Марычев спрятал лукавую улыбку в бороду.
— Я же вам только что рассказал, как пытался Виталия от плохого поступка удержать. У нас, Виктор, разное положение. КГБ есть, что вам предъявить, а мне — нечего.
— Кто-нибудь продолжит выпуск журнала?
— Вы говорите обо мне? Нет, определенно нет, — Марычев рассмеялся. — Не вижу смысла. Кстати, и раньше не видел смысла. Господа, это выше моего ума! Носиться по городу, собирать тексты. Машинистки текст перевирают. Виталий С., как учительница первого класса, сидел и исправлял опечатки, ошибки… Увольте! А деньги на все это!.. А слежка!.. Ясно, что у КГБ теперь план — прихлопнуть самиздат.
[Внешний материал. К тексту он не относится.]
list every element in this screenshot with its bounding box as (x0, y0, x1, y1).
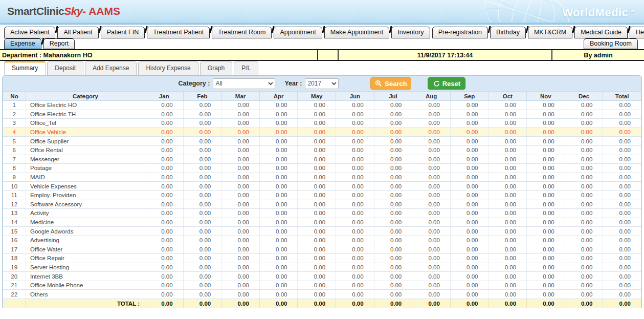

Марычев произнес слово «теперь» так, как если с этого «теперь» началось новое летоисчисление: матч с невидимыми привидениями подошел к концу, призраки выходят из-за ширм. Вспомнил заголовок статьи в сегодняшней газете на уличной витрине: «Пора подводить итоги»… Может быть, имеет смысл открыть дверь станции и проверить, не стоит ли кто-нибудь уже за нею…
Марычев опьянел больше всех.
Объясняет: заберут всех сидящих здесь. Начинает вычислять, сколько нам будет лет, когда выйдем из лагеря. Как-то смешно звучит в его речи выражение: «международная общественность», которая в таких случаях «откликается». Это синдром Вощилова.
— Виктор, как наш арест будет воспринят нашими знакомыми?
— С такими же разговорами, какие мы ведем сейчас. Жаль тех, кто потеряет надежду. Я знаю, журналы помогают нашим авторам видеть смысл своего творчества. Ну, а я буду отсыпаться — в камере, на лагерных нарах, и сидя, и стоя… А что еще остается, если началось новое летоисчисление!
— Виктор, ты серьезно? — удивлен Снегирев.
То, что я хотел объяснить, почему-то потребовало слишком много слов. Чем яснее пытался выразиться, тем скучнее становилось за столом и мне, и моим гостям. Начал речь как участник дружеского винопития, а заканчивал, почувствовав тяжелый холод одиночества.
— Мы слишком мало можем сделать друг для друга, — закончил я.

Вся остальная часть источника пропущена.